NELLIE: “Hey, he’s a rookie. He’s got a lot to learn. Guys are different, they’re more athletic. He’ll figure it out.”
But Curry seems to be getting frustrated with his stroke’s inconsistency.
The Warriors are not above drafting shooters who struggle with shooting (Mike Dunleavy, Marco Belinelli). And Curry’s entire game is centered on his ability to shoot. It sets up his drive. It draws defenders, which opens up passing lanes. It helps his defense, as it makes his man work harder on defense (few things are more depressing on the court than playing good, hard defense and the guy still makes the shot).
Curry is no doubt still adjusting. The 3-pointer is farther than in college, the defenders close out faster, it’s harder to get open looks, etc. But you can tell he thinks he should be knocking down shots by now, as he is reacting noticeably when he misses.
He’s doing OK on the shots on the move. His runner is going down, for sure. But Curry is not sticking the open looks with the consistency you would expect. As rare as they are, he needs to. (That was Belinelli’s undoing. He could nail a fall-away 25-footer with a hand in his face with ease. Give him a wide-open 3 from the corner and it was the furthest thing from guaranteed.)
Standing next to Morrow makes the best shooters look inconsistent, so it is unfair to expect Curry to be as lights out. But all these comparison’s to Steve Nash left me thinking he was money from the perimeter. Sometimes, it certainly looks that way. But there are lots of times where it doesn’t.
If Curry is a streaky, volume shooter at the pro-level, that wouldn’t be the best thing. Nash kills defenses because if you leave him open, he’s going to make it. And you have to account for that. If Curry’s shot can’t be relied on, teams are going to figure that out and that will hamper his ability to get to the basket. Because he’s not strong enough (like a Baron or Chauncey) or fast enough (like a Tony Parker or Monta Ellis) to get to the basket while teams are gearing up for him to penetrate. Curry needs his shot to open up his drive. Without it, he’s much easier to corral.
So his shooting struggles, to me, are worthy watching.
C.J. Watson and Anthony Morrow played one-on-one after practice. I will say, it is amazing how foot work on defense goes overlooked in the NBA. I remember the drills and teaching from high school about how your stance is supposed to be – legs wide, sit low, feet active, paying attention to angles, eyes on the ball and man, etc.

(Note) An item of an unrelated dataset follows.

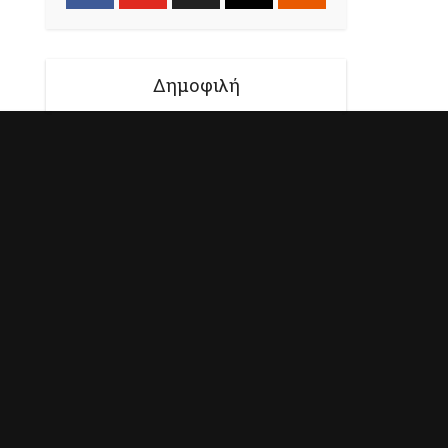
Δημοφιλή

Watching those two play one-on-one, I saw little evidence of any of the basic defensive principles I remember learning. Athleticism covers up fundamentals only so much.
Jackson did not talk to the media today. Not because he wasn’t willing. I was interviewing Biedrins when Jackson came off the court. Nobody stopped him. He got an unofficial day off from the media.
The Warriors owe us.
Acie Law is the smallest point-forward in the history of basketball. Though he’s 6-3, 202 pounds, Nellie has Law playing SF. Why?

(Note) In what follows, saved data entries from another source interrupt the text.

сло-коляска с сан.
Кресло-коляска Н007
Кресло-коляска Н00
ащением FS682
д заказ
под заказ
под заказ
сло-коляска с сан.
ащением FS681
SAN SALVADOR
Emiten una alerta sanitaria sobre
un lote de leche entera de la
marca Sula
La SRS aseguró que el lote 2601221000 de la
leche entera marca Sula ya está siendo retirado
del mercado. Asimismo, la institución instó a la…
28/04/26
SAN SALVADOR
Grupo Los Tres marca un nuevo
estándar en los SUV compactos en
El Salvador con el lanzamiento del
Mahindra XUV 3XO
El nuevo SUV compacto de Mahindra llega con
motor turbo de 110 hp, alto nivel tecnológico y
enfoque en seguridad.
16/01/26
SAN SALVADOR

There is no minutes for him at point guard. He plays solid, physical defense.
LAW: “I look at it as an opportunity to get a chance to play. I think the biggest thing is he thinks I can defend bigger guards. We have some small guards on our team. I’m a little bigger than them. He feels comfortable playing me on bigger guys.”

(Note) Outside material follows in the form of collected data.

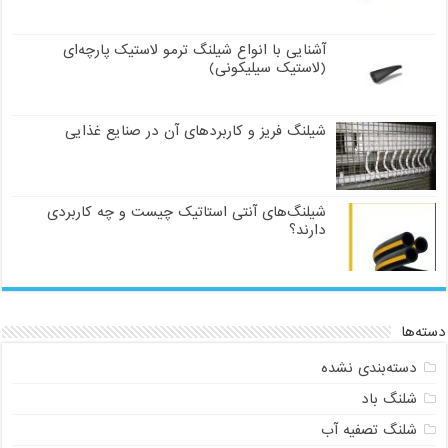
آشنایی با انواع شیلنگ ترمو لاستیک پارچه‌ای
(لاستیک سیلیکونی)
شیلنگ فریز و کاربردهای آن در صنایع غذایی
شیلنگ‌های آنتی استاتیک چیست و چه کاربردی
دارند؟
دسته‌ها
دسته‌بندی نشده
شلنگ باد
شلنگ تصفیه آب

It started in Anaheim. Ellis sprained his ankle early, leaving Curry as the main point guard. Nellie wound up putting Law in next to Curry, and Law matched up with Kobe.
He did as well as you could expect. He was physical and able to hold his ground with Kobe, and wasn’t afraid to give a hard foul.
Since then, Nellie has had Law guard Jackson in practice, getting Law ready for minutes at SF.
LAW: “It’s a challenge. I look forward to that. Jack is one of top players in the league. It’s fun. It’s bettering my game. I’m trying to make him better, being hard, fouling him, making it tough for him. It’s a lot of fun.”
The Warriors have Jackson and Maggette and Azubuike at SF, so I don’t know why Nellie would want Law there.
Maybe he’s preparing for Jackson to be gone, or in case Maggette gets injured. Still, Morrow seems more suitable, though he may not be as good a defender as Law. Or, maybe, Nellie just wants to go with three small guards: Ellis, Curry and Law.
Either way, not sure it’s good news for C.J. Watson. I think is spot is still secure as the third PG, but not as secure.